Israel evacuates White Helmets
Hundreds of members of Syria's "White Helmet" civil defence group and their families fled advancing government forces and slipped over the border into Jordan overnight with the help of Israeli soldiers and Western powers, officials said.
Israel's military said on Twitter that Washington and European governments had asked it to move the White Helmets and their families out of southwest Syria as there was "an immediate threat to their lives".
The Syrian Civil Defense group has been widely hailed in the West and credited with saving thousands of lives by operating emergency rescue services in rebel-held areas during years of bombing attacks by Damascus and its allies.

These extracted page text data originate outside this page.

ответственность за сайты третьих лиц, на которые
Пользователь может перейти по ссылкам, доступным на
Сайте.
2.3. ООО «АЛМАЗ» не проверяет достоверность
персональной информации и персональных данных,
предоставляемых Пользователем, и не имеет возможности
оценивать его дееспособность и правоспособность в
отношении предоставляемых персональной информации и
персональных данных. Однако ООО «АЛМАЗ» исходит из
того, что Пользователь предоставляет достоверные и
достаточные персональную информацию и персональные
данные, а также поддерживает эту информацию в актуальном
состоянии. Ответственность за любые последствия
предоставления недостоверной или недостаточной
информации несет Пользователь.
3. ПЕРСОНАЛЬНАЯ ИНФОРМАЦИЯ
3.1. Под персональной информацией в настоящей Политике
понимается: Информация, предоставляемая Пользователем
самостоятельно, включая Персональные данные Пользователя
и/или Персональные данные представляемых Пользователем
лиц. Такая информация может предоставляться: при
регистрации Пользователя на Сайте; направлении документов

The group says it is politically neutral but Syrian President Bashar al-Assad and his backers have said they see the White Helmets as Western-sponsored propaganda tools and proxies of Islamist-led insurgents.
A Jordanian government source said 422 people were brought from Syria, over the Israeli-occupied Golan Heights frontier and into Jordan, down from a figure of 800 announced earlier by the foreign ministry in Amman.
The evacuees will be kept in a "closed" location in Jordan and resettled in Britain, Germany and Canada within three months, the source added.
Britain hailed the evacuation, saying it and other allies had requested it.
German weekly magazine Bild, which broke news of the evacuation and published footage of buses used to transport the Syrians across Golan, said 50 of them would be granted asylum by Berlin.
A Canadian Foreign Ministry statement on Saturday said the White Helmets "have witnessed vicious atrocities committed by the Assad regime and its backers". It added: "We feel a deep moral responsibility to these brave and selfless people."
Israel agreed to evacuate the White Helmets "given the evident fact that Assad's rule is again taking hold in all of Syria," Israeli Minister Tzachi Hanegbi said in a radio interview.